The Chesapeake Beach Town Council adopted its amended FY2027 general-fund budget on May 21 after intensive debate about how and when the town should present employee pay information to the public. Council members split over whether to delay final approval to allow a fuller public review of salaries and benefits, but ultimately approved the budget as amended.
Resident Debbie Buckingham opened public remarks during the hearings by asking the town to “explain how employee salaries, administrative compensation, accrued leave payouts, severance obligations and related personnel costs are reflected” so taxpayers can understand the town’s total compensation obligations.
Town Treasurer Dan told the council the budget packet includes a salary schedule for each employee and described benefits as “roughly 50%” of salary, covering health, dental, vision, life and retirement plans. “The salary line item in each fund includes the amounts that are listed on that schedule and then the benefits are about 50% of that,” Dan said.
Council members debated whether to move the general-fund ordinance to a special meeting so the council could publicly review a proposed framework for employee pay and possibly adopt a resolution establishing transparency rules. Supporters said a separate meeting would let the public weigh in and allow the council to adopt a timeboxed plan before the next budget cycle. Opponents and some staff warned that calendar constraints — notably a June 18 county deadline for tax-rate submission — and charter waiting periods would make immediate changes difficult and could risk service disruption if the budget missed statutory deadlines.

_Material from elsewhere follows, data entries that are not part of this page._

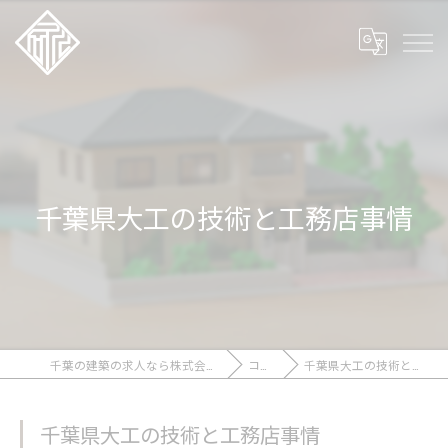
千葉県大工の技術と工務店事情
千葉の建築の求人なら株式会社石川工務店
コラム
千葉県大工の技術と工務店事情
千葉県大工の技術と工務店事情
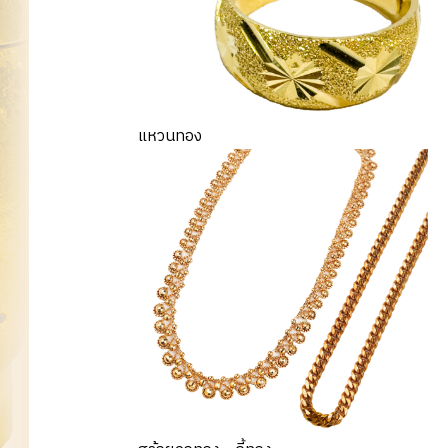
แหวนทอง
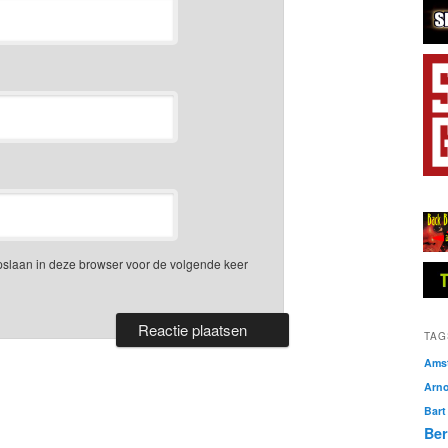
opslaan in deze browser voor de volgende keer
TAG
Amst
Arn
Bart
Ber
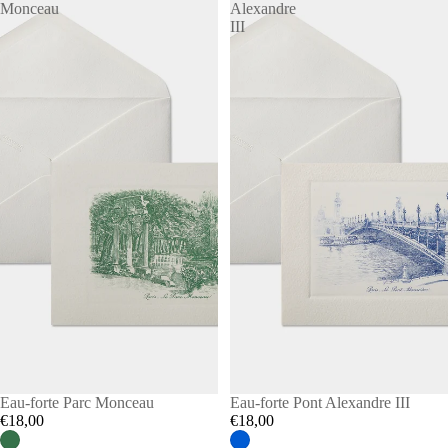
Monceau
Alexandre
III
Eau-forte Parc Monceau
Eau-forte Pont Alexandre III
€18,00
€18,00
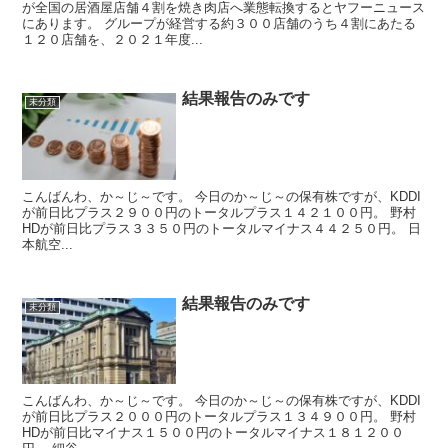
が全国の居酒屋店舗４割を焼き肉店へ業態転換するとヤフーニュース
にあります。 グループが経営する約３００店舗のうち４割にあたる
１２０店舗を、２０２１年度...
結果報告のみです
未分類
こんばんわ、か～じ～です。 今日のか～じ～の保有株ですが、KDDI
が前日比プラス２９００円のトータルプラス１４２１００円。 野村
HDが前日比プラス３３５０円のトータルマイナス４４２５０円。 日
本航空...
結果報告のみです
未分類
こんばんわ、か～じ～です。 今日のか～じ～の保有株ですが、KDDI
が前日比プラス２０００円のトータルプラス１３４９００円。 野村
HDが前日比マイナス１５００円のトータルマイナス１８１２００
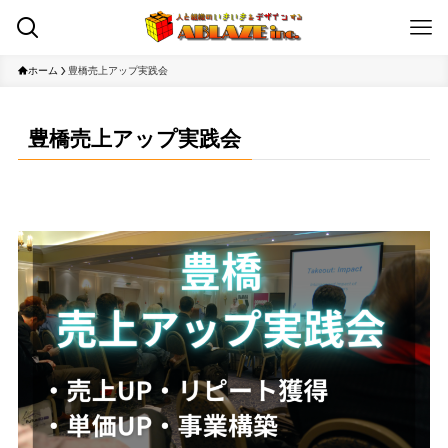
ホーム
豊橋売上アップ実践会
豊橋売上アップ実践会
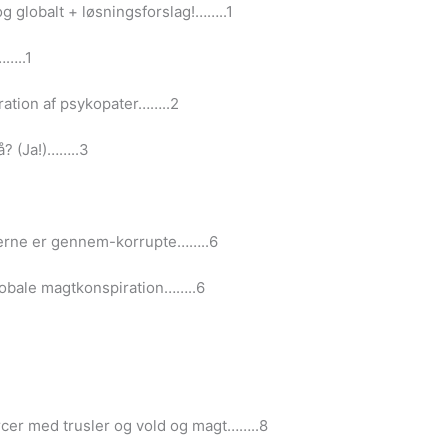
g globalt + løsningsforslag!……..1
……..1
iration af psykopater……..2
? (Ja!)……..3
erne er gennem-korrupte……..6
globale magtkonspiration……..6
cer med trusler og vold og magt……..8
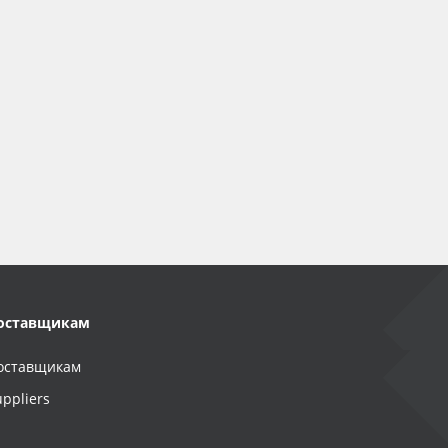
оставщикам
оставщикам
uppliers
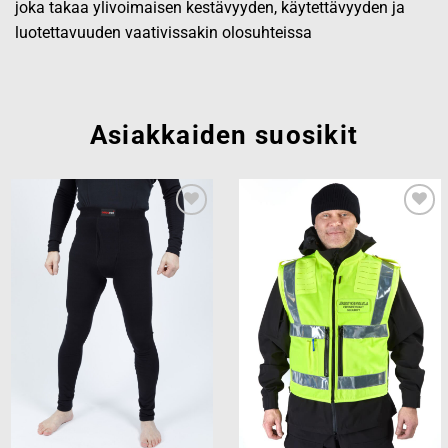
joka takaa ylivoimaisen kestävyyden, käytettävyyden ja
luotettavuuden vaativissakin olosuhteissa
Asiakkaiden suosikit
Add to
Add to
wishlist
wishlist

After several amendment votes, the council added a document to the budget package describing staff salary projections while rejecting a motion to publish employee names in the posted exhibit. Council members opted instead to include job titles in the public exhibit and made clear that full name-level detail remained available via Maryland’s public-information procedures.
The council also moved several line items between funds: the Harbor Road well project was shifted toward the utility fund, and smaller capital items (a proposed fitness court and public‑works heater) were added. Council removed one $1,000 grant request to a national organization that had been proposed in the community grants line.
Treasurer Dan briefed the council on other fiscal items during the meeting, including the water-park bond sale, noting the town issued tax-exempt bonds that produced proceeds roughly equal to $5.99 million. Dan said the sale carried an interest rate of about 3.94 percent.
The council approved the general-fund budget as amended by voice vote. The town administrator and staff said they would return to the council with a clearer, timeboxed plan and potential ordinance language to lock in the transparency framework for future budgets.
What happens next: The council passed the mitigation-fund and wastewater fund budgets in subsequent votes. Staff will post the amended exhibits and follow up with more detailed materials on compensation reporting and the schedule for any required ordinance changes.